De biosector stimuleert bedrijven om trage bemestingsvormen te gebruiken omdat deze beter bijdragen aan de opbouw van de bodemkwaliteit. Stalmest, maar ook compost of groenbemesters (planten die worden ondergeploegd om organische stof en stikstof in de bodem te verhogen), zijn voorbeelden van trage vormen. Met stalmest wordt mest bedoeld afkomstig van dieren in een potstal, waar de mest zich vermengt met het stro dat de vloer bedekt.
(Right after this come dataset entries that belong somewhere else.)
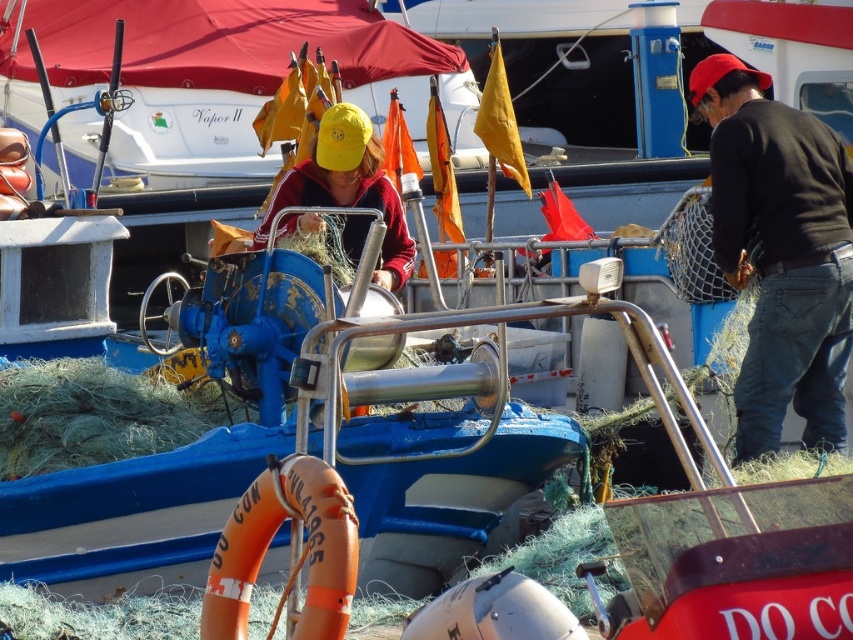 Who is more forward, (x=322, y=465) or (x=399, y=275)?

Positioned in front is point (x=322, y=465).

Is orange rubber life jacket at lower center to the right of matte red jacket at center from the viewer's perspective?

Correct, you'll find orange rubber life jacket at lower center to the right of matte red jacket at center.

Which is in front, point (329, 499) or point (384, 218)?

Point (329, 499)

Locate an element on the screen. This screenshot has height=640, width=853. orange rubber life jacket at lower center is located at coordinates (294, 561).

Does black cotton shirt at right have a greater width compared to orange rubber life jacket at lower center?

Correct, the width of black cotton shirt at right exceeds that of orange rubber life jacket at lower center.

Which of these two, black cotton shirt at right or orange rubber life jacket at lower center, stands shorter?

Standing shorter between the two is orange rubber life jacket at lower center.

The image size is (853, 640). Describe the element at coordinates (780, 252) in the screenshot. I see `black cotton shirt at right` at that location.

This screenshot has height=640, width=853. What are the coordinates of `black cotton shirt at right` in the screenshot? It's located at (780, 252).

Can you confirm if black cotton shirt at right is shorter than matte red jacket at center?

No.

How far apart are black cotton shirt at right and matte red jacket at center?

black cotton shirt at right is 6.41 meters from matte red jacket at center.

Is point (753, 371) closer to viewer compared to point (387, 209)?

Yes.

Locate an element on the screen. black cotton shirt at right is located at coordinates (780, 252). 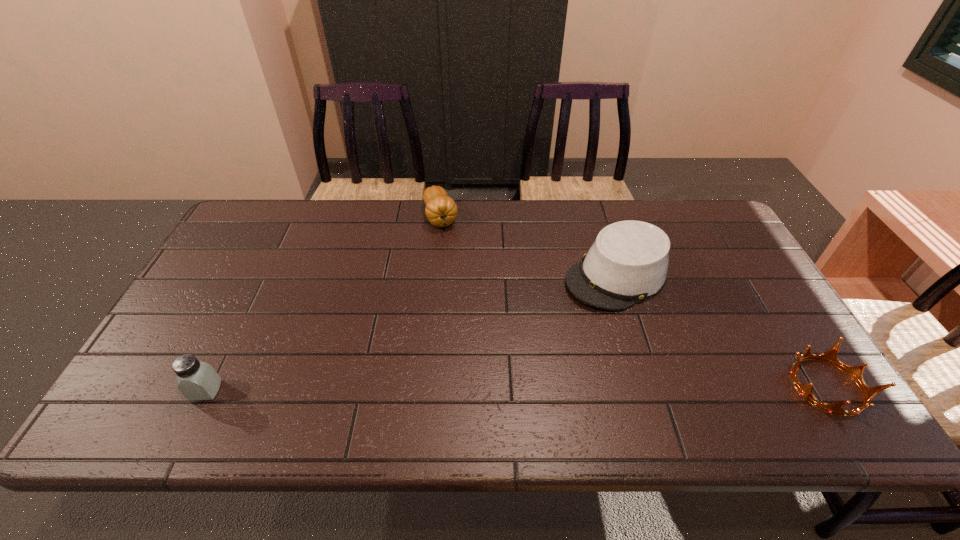 This screenshot has height=540, width=960. I want to click on free spot between the hat and the gourd, so point(528,247).

The image size is (960, 540). In order to click on vacant space in between the crown and the saltshaker in this screenshot , I will do `click(516, 388)`.

I want to click on free space between the farthest object and the hat, so click(528, 247).

This screenshot has height=540, width=960. In order to click on free space between the gourd and the hat in this screenshot , I will do `click(528, 247)`.

This screenshot has height=540, width=960. I want to click on free space between the farthest object and the third nearest object, so click(x=528, y=247).

The width and height of the screenshot is (960, 540). In order to click on vacant area that lies between the second object from left to right and the saltshaker in this screenshot , I will do `click(324, 304)`.

The image size is (960, 540). I want to click on vacant region between the third object from left to right and the second object from left to right, so 528,247.

Where is `unoccupied position between the shortest object and the leftmost object`? The image size is (960, 540). unoccupied position between the shortest object and the leftmost object is located at coordinates (516, 388).

Select which object is the third closest to the rightmost object. Please provide its 2D coordinates. Your answer should be formatted as a tuple, i.e. [(x, y)], where the tuple contains the x and y coordinates of a point satisfying the conditions above.

[(197, 380)]

Find the location of a particular element. The image size is (960, 540). object that is the second closest to the hat is located at coordinates tap(441, 210).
Stalmest verschilt bijvoorbeeld van drijfmest dat afkomstig is van dieren die leven op een (gedeeltelijke) roostervloer; die mest wordt verdund door de urine, bevat geen stro en is dus vloeibaar.
Fosfaat: tekort of te veel?
Terwijl andere regio’s in de wereld zich zorgen maken over een dreigend tekort aan fosfaat, kampt Vlaanderen (net als Denemarken en Nederland) met een overschot. Dit overschot heeft zich doorheen de jaren opgebouwd door een te gulle (gangbare) mestafzet op de akkers en bedreigt de biodiversiteit. Het Vlaamse beleid tracht in te grijpen via de mestregelgeving (het mestactieplan).
Het beleid zet daarbij vooral in op het verwerken en exporteren van de grote hoeveelheid mest en niet op het verminderen van de veestapel die per slot van rekening die mest produceert. In dit kader pleit BioForum Vlaanderen zeer sterk voor grondgebonden veeteelt omdat daarmee het mestoverschotprobleem bij de wortels wordt aangepakt.
Duurzaamheid troef
De biosector is ervan overtuigd dat een beperkte en goed beheerde veestapel een belangrijke bijdrage levert aan een duurzame landbouw. Dieren leveren immers waardevolle mest die, indien goed toegepast, het organisch stofgehalte in de bodem verhoogt en bijgevolg de kwaliteit van de bodem verbetert. Kunstmest kan dat niet. Een goede bodem is een veerkrachtige entiteit die een belangrijke rol speelt in het preventief voorkomen van plagen en ziektes, in het vasthouden van water en het vermijden van erosie. Een duurzame landbouw plukt dus de vruchten van een duurzame grondgebonden veehouderij.
Meer vragen over 'Goed voor het milieu'
- Hoe werkt een bioboer?
- Waarom is biolandbouw goed voor het milieu?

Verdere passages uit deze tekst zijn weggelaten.